Figure 17 shows the flow signal of the digital independent of the embodiment of the present invention, and user proposes data by client first
Read requests (dotted region in such as figure in grid) are sent to host node, the data read request include by space, when
Between and the property parameters such as physics;Then host node uses spatial retrieval algorithm, the minimum grid of inquiry covering input space range
Marking the cell is returned to client by sequence such as 16 grids in figure;Again, client submits Marking the cell sequence to main section
Point, and query master node database obtains the corresponding memory node of grid, client is proposed by parallel mode to each node
Grid data is asked;Grid data is transferred to spatial manipulation middle layer by each memory node, in the spatial manipulation middle layer
The splicing and cutting of data are carried out, the data of the part dotted region such as client request are formed;Finally, among spatial manipulation
Layer returns to client with stream socket, by final result, completes digital independent.Entire data read process, data flow and control
Stream processed is kept completely separate, and the I/O pressure dissipations of data flow to each memory node, host node does not undertake the I/O of any data flow, only
It is responsible for the inquiry of control information and former data, the load of system is very reasonable, is suitble to large-scale data application demand.

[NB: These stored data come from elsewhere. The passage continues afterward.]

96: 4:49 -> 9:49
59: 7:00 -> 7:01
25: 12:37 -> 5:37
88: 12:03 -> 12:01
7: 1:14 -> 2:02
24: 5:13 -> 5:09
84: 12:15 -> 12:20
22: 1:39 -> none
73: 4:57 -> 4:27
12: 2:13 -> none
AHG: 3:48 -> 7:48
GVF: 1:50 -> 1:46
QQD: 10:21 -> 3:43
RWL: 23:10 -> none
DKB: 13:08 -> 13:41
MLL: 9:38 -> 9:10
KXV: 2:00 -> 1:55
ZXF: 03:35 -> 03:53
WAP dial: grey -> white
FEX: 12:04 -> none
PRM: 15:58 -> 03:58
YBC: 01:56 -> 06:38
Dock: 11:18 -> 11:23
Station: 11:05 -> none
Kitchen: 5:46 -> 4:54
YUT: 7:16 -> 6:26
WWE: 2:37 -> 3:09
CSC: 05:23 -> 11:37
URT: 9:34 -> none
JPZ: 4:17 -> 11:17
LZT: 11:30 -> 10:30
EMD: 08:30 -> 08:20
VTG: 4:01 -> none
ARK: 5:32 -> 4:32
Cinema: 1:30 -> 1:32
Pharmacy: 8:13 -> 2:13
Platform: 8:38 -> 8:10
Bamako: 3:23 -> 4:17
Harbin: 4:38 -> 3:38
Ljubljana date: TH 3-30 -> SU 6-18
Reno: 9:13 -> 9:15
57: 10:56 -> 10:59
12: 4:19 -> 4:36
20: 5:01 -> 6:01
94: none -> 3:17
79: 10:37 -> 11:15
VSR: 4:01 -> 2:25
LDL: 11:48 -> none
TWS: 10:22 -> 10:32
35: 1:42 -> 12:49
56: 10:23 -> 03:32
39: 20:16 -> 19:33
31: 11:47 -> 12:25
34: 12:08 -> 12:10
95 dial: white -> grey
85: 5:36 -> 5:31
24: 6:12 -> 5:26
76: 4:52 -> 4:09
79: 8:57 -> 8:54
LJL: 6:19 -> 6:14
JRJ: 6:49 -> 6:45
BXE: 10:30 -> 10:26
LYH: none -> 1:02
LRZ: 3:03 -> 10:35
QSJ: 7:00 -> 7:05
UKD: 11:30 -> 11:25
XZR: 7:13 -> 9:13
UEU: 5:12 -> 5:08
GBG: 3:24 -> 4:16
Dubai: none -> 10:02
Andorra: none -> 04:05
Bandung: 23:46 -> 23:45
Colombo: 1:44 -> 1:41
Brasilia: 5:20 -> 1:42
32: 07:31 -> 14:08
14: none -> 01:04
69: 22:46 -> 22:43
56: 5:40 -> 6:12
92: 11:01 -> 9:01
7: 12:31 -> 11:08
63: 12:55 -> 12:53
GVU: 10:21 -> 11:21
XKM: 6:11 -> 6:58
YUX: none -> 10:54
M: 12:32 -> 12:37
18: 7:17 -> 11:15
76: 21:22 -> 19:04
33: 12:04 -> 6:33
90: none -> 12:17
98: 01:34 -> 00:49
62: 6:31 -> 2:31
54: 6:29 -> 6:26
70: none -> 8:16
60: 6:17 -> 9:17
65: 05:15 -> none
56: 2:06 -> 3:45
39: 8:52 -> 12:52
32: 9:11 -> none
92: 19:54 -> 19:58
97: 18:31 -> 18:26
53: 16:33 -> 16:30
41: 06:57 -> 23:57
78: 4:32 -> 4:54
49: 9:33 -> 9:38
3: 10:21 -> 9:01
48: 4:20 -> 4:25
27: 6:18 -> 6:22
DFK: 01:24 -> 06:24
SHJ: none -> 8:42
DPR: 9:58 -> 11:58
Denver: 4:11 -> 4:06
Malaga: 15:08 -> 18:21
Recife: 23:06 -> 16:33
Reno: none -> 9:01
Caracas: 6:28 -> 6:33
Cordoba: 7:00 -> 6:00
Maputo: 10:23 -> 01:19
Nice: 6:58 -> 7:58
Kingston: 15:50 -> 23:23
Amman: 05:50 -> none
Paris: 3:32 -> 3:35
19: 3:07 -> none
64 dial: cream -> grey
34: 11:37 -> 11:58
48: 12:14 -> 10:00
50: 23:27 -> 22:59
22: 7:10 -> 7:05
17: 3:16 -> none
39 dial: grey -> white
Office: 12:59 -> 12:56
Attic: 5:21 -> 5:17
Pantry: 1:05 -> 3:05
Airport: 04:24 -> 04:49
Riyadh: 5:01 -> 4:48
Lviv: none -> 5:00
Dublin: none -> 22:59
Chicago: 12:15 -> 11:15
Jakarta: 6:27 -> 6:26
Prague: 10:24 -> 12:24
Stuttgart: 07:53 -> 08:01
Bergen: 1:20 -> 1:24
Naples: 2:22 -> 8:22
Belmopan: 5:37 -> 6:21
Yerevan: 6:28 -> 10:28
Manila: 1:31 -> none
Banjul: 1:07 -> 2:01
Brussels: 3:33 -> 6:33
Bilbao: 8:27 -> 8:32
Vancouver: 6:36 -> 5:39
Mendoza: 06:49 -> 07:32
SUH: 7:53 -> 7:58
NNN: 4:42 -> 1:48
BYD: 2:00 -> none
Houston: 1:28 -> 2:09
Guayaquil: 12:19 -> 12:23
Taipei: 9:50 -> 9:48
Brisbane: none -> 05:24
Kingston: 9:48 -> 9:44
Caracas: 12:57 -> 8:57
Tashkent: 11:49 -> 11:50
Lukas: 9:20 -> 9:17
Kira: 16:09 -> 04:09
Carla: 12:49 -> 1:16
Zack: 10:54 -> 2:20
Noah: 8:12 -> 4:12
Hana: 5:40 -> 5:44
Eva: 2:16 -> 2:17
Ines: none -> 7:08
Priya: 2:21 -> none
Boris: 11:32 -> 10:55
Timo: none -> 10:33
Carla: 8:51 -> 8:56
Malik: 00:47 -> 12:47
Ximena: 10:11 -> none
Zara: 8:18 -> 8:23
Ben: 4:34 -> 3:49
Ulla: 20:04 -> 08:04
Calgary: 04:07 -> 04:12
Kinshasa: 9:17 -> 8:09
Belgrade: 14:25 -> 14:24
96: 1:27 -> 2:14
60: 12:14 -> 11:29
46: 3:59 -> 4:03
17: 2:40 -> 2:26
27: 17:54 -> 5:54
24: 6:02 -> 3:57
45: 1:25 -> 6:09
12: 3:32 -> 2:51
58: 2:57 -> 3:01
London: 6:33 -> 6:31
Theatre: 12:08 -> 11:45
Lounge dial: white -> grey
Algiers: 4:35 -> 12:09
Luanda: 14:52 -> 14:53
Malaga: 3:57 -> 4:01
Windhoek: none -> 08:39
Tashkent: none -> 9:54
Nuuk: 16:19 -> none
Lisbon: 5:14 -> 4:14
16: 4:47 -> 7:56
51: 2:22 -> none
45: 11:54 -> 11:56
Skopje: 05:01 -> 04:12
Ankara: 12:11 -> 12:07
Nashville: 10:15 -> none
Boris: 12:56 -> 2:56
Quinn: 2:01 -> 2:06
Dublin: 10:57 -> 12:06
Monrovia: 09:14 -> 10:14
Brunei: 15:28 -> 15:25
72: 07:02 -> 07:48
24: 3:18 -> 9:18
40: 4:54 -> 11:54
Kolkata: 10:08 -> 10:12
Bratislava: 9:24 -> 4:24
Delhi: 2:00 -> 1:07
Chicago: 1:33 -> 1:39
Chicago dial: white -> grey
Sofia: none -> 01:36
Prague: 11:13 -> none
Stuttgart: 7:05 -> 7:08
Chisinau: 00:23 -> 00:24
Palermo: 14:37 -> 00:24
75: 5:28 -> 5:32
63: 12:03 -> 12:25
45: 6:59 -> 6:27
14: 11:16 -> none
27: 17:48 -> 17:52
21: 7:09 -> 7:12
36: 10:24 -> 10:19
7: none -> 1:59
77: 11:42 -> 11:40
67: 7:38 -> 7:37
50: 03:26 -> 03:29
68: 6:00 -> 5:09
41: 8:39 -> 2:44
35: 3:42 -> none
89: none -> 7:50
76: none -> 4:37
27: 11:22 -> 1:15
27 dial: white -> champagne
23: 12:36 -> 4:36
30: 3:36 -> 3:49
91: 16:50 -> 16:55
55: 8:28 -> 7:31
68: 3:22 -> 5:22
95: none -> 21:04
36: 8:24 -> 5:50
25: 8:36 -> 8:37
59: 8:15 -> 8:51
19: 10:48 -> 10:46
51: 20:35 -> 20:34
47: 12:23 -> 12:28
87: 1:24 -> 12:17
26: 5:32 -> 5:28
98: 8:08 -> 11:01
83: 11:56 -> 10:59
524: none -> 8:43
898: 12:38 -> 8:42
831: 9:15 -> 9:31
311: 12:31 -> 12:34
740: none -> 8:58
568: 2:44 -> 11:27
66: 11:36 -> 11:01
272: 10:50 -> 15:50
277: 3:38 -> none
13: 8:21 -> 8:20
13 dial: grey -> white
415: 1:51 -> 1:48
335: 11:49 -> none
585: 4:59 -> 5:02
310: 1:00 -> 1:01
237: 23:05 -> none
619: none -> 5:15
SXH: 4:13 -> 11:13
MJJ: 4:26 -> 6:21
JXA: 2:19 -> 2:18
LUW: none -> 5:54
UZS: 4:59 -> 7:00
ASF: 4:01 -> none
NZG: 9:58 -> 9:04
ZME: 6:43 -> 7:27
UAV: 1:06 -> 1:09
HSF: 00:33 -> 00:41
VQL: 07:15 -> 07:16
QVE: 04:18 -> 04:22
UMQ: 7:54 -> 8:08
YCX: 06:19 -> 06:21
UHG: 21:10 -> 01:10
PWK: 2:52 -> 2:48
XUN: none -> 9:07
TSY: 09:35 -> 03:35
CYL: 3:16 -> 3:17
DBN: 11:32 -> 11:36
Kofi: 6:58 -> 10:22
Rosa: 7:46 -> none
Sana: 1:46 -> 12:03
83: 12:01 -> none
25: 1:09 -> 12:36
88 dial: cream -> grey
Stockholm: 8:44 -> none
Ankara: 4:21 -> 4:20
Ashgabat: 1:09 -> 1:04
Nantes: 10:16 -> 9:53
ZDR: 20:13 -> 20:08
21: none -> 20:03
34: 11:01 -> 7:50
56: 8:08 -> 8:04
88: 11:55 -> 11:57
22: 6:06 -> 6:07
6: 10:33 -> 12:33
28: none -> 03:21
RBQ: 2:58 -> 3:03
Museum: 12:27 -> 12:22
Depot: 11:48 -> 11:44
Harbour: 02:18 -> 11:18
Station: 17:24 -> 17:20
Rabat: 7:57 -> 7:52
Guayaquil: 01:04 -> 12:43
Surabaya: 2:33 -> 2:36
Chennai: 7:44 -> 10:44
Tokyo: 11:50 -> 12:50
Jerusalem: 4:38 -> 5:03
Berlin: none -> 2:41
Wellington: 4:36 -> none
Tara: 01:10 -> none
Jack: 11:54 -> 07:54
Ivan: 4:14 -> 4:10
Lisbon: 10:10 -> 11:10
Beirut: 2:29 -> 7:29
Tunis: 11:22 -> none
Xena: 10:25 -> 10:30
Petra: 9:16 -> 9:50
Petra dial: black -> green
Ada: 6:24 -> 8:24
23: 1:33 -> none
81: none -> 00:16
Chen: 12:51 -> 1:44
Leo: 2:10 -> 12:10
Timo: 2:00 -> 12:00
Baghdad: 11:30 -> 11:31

By the above embodiments, for the various types spatial data of flood tide, the data that high degree of parallelism may be implemented are read
It writes, storage that guarantee can be balanced according to the data that space attribute is divided, keeping space correlation, safe to each node,
Various forms of digital independent applications are adapted to, provide really data-centered service to the user, rather than it is simple
File read.Meanwhile system has great extended capability, and system extension and performance are linearly related, system is not
It will appear largely idle node or I/O bottleneck nodes, realize the original intention of Distributed system design, i.e.,:Dispersion pressure carries
High efficiency.
It should be understood by those skilled in the art that, the embodiment of the present invention can be provided as method, system or computer program
Product.Therefore, complete hardware embodiment, complete software embodiment or reality combining software and hardware aspects can be used in the present invention
Apply the form of example.Moreover, the present invention can be used in one or more wherein include computer usable program code computer
The computer program production implemented in usable storage medium (including but not limited to magnetic disk storage, CD-ROM, optical memory etc.)
The form of product.
The present invention be with reference to according to the method for the embodiment of the present invention, the flow of equipment (system) and computer program product
Figure and/or block diagram describe.It should be understood that can be realized by computer program instructions every first-class in flowchart and/or the block diagram
The combination of flow and/or box in journey and/or box and flowchart and/or the block diagram.These computer programs can be provided
Instruct the processor of all-purpose computer, special purpose computer, Embedded Processor or other programmable data processing devices to produce
A raw machine so that the instruction executed by computer or the processor of other programmable data processing devices is generated for real
The device for the function of being specified in present one flow of flow chart or one box of multiple flows and/or block diagram or multiple boxes.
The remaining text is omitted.